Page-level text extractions
--- --- ---

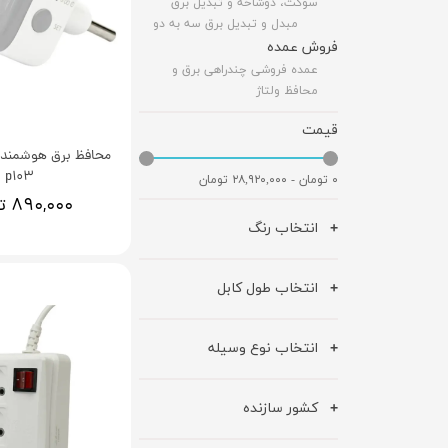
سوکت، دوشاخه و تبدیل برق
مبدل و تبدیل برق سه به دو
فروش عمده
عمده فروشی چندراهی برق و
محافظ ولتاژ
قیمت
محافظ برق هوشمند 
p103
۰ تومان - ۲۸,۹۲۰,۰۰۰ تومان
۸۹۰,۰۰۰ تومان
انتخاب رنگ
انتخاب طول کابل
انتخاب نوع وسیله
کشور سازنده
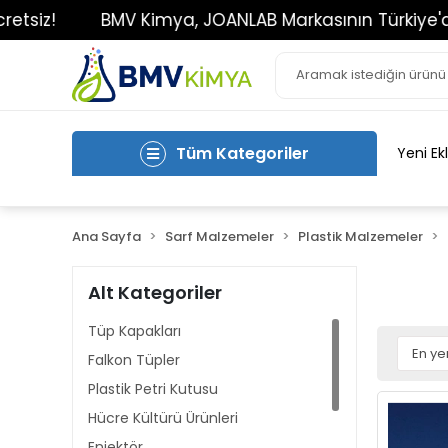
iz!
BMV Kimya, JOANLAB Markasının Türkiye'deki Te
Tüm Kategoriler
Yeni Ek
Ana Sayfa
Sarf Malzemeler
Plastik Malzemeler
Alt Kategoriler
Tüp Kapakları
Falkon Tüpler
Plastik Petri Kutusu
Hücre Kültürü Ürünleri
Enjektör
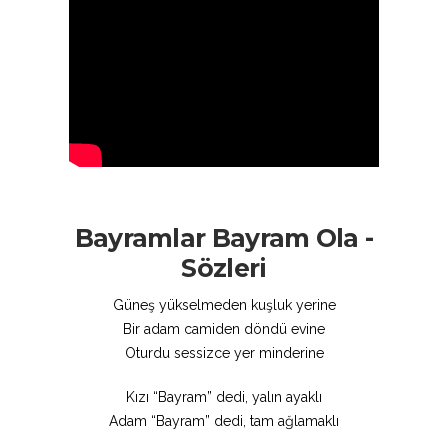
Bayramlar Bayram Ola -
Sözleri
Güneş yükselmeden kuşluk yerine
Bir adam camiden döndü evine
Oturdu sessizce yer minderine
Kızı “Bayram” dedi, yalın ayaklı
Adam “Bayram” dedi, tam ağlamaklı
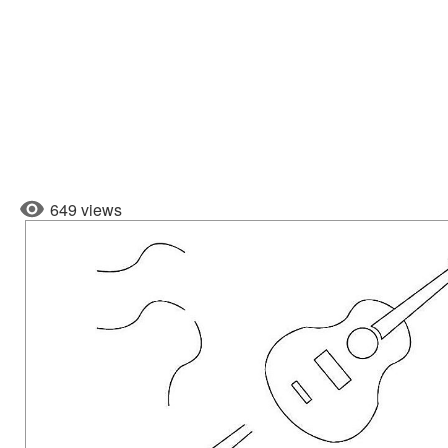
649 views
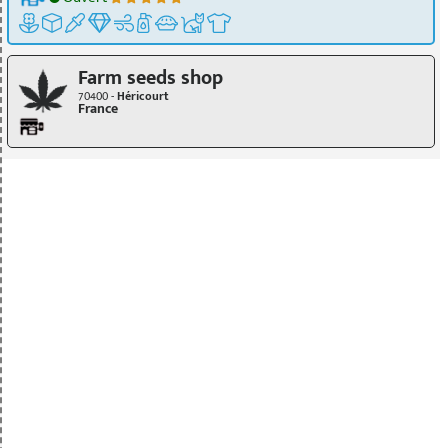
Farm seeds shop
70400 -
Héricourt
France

--- --- ---

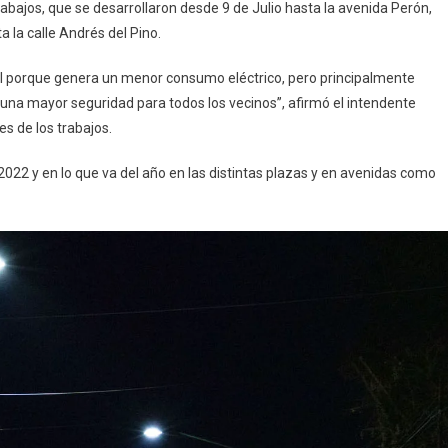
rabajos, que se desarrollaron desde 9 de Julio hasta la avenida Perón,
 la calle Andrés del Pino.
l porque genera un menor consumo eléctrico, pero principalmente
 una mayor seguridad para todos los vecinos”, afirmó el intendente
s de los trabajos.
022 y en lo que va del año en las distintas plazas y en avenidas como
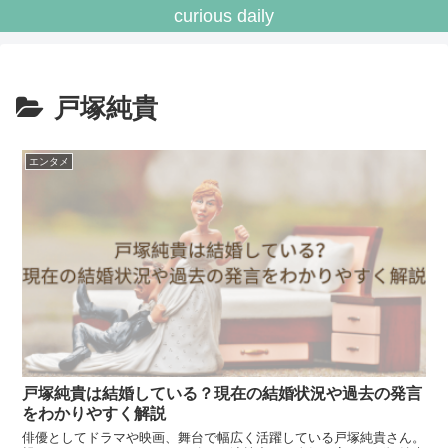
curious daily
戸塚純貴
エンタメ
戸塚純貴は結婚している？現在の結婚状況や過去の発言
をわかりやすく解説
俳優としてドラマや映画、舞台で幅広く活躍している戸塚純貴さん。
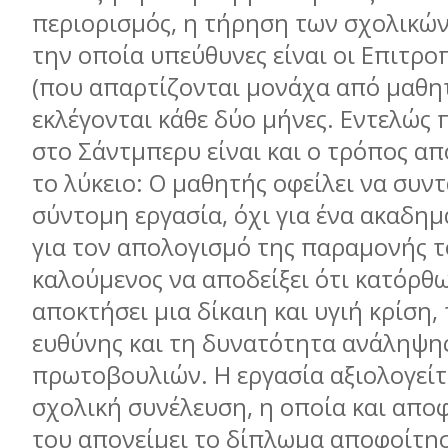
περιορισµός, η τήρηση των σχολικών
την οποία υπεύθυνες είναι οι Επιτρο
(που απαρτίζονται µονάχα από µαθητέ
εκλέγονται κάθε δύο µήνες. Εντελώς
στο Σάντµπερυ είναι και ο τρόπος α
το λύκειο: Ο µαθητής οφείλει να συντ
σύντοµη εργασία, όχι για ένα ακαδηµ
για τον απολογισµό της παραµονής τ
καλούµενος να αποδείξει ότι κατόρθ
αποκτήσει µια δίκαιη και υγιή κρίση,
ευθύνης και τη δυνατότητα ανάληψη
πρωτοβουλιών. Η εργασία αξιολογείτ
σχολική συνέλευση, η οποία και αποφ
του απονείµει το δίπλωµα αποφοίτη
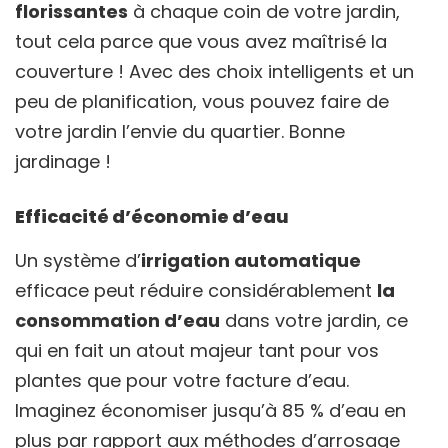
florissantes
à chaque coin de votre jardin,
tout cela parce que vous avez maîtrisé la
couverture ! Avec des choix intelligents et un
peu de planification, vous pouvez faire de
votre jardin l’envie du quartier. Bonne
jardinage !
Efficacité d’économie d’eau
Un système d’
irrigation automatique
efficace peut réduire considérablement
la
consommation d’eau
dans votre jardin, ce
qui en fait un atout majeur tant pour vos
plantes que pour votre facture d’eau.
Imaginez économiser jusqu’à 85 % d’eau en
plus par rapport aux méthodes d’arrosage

--- --- ---

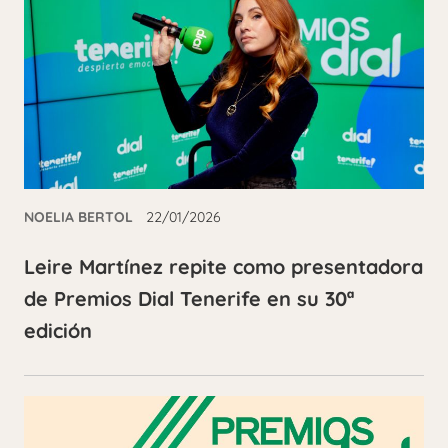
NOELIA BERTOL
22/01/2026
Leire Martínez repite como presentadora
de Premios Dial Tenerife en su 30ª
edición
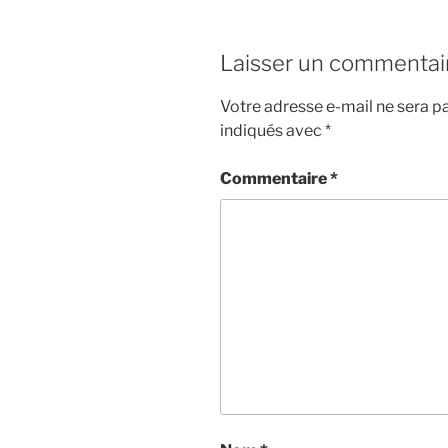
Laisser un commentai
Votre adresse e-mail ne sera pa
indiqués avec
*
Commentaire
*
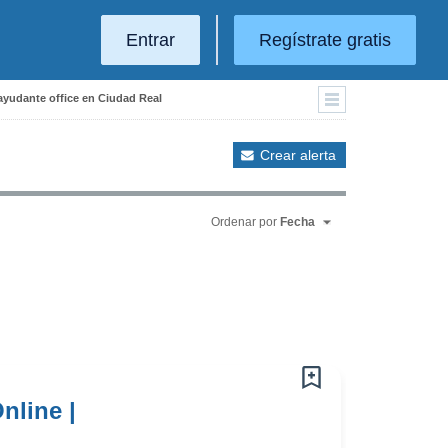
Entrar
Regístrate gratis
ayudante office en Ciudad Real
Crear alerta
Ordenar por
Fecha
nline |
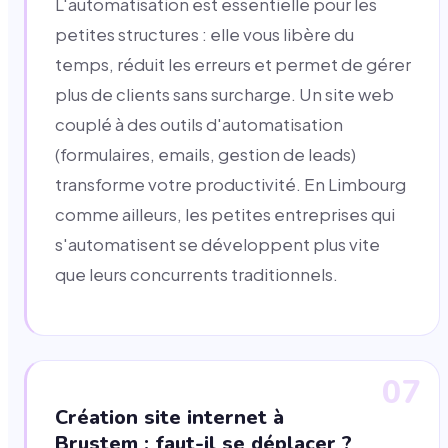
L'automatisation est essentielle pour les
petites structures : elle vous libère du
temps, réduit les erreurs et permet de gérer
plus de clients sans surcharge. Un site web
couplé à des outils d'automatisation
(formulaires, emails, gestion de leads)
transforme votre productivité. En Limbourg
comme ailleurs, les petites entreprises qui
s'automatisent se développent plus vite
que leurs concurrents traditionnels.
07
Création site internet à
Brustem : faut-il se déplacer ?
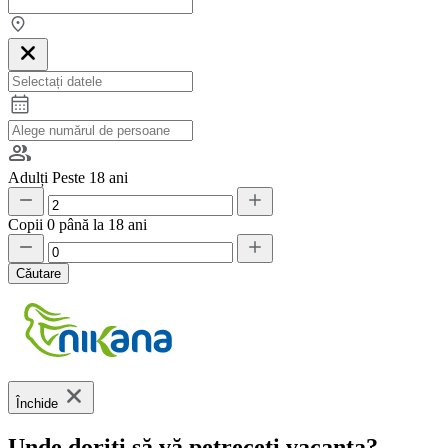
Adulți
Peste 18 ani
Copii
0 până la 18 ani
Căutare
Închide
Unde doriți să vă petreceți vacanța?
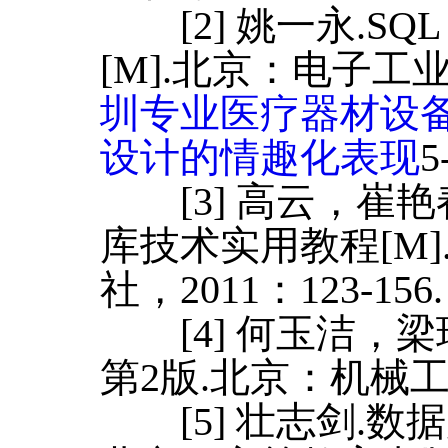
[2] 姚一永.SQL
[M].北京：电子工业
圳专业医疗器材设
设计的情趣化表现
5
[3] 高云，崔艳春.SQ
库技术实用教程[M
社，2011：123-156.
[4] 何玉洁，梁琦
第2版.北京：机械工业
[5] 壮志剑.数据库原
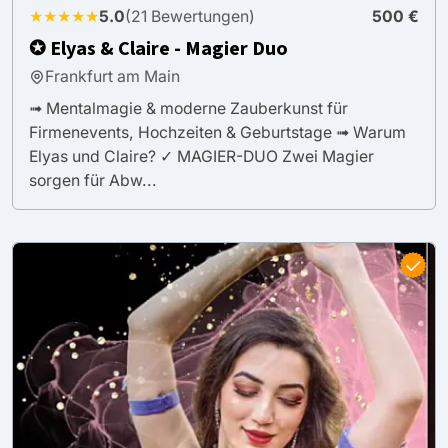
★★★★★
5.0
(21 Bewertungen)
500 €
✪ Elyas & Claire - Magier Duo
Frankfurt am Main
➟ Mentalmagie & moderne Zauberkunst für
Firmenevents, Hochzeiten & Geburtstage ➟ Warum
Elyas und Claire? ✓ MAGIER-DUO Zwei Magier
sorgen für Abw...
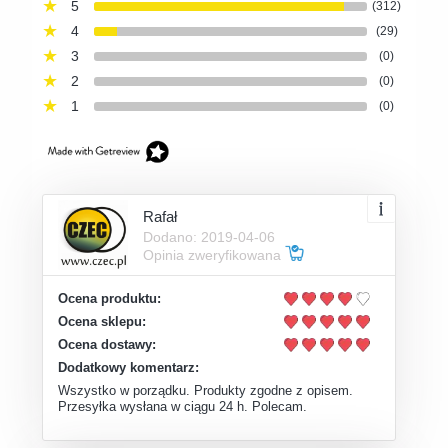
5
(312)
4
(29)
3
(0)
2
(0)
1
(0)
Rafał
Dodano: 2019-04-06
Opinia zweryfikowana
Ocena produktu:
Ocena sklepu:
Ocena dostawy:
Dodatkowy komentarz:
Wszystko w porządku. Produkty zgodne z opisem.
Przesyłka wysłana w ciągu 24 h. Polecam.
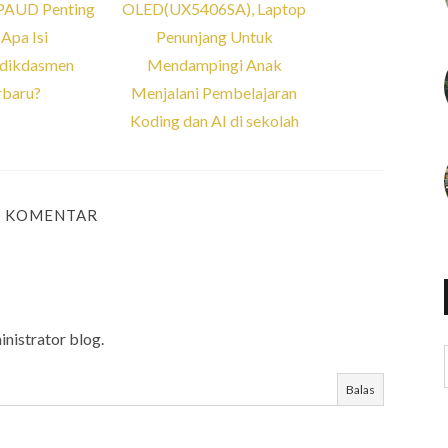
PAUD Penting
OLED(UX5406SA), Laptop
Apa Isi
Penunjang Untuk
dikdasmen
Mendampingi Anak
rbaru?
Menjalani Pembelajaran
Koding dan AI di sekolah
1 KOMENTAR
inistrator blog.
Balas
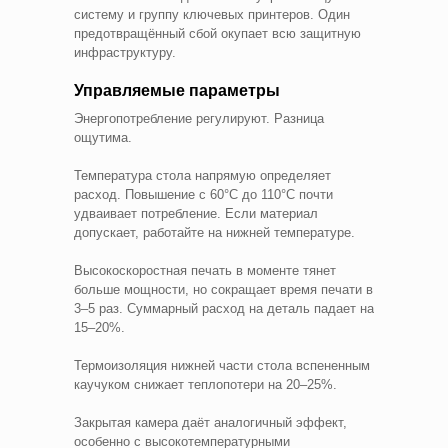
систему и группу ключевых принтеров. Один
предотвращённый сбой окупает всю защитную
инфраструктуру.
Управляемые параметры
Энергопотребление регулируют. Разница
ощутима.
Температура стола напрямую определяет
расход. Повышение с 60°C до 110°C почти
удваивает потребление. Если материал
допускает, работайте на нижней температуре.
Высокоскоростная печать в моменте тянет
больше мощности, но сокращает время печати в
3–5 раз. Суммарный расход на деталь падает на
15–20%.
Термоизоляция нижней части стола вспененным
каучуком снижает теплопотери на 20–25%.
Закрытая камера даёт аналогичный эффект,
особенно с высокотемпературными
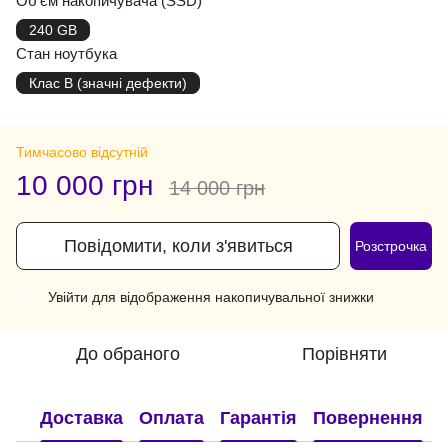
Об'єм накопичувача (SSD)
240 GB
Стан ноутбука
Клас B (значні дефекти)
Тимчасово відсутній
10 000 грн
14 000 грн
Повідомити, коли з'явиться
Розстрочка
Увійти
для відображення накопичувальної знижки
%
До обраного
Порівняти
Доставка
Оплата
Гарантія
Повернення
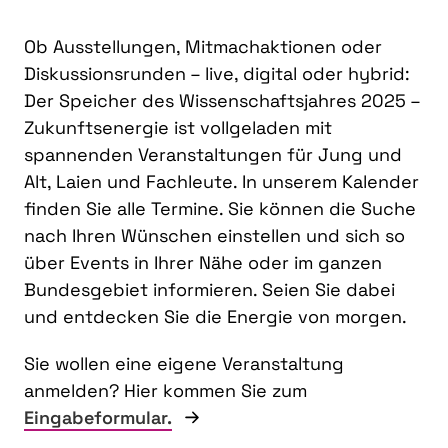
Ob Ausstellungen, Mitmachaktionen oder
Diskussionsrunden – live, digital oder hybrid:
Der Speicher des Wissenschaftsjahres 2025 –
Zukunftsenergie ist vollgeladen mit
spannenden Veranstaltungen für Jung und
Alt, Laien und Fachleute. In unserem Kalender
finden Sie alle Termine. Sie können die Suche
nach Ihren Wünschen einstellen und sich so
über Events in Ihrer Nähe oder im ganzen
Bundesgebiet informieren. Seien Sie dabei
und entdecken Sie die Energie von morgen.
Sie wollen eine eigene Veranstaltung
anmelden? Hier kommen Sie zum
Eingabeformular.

--- --- ---

Every line that holds the word "تبدیل" should be copied from the records above.

سوکت، دوشاخه و تبدیل برق
مبدل و تبدیل برق سه به دو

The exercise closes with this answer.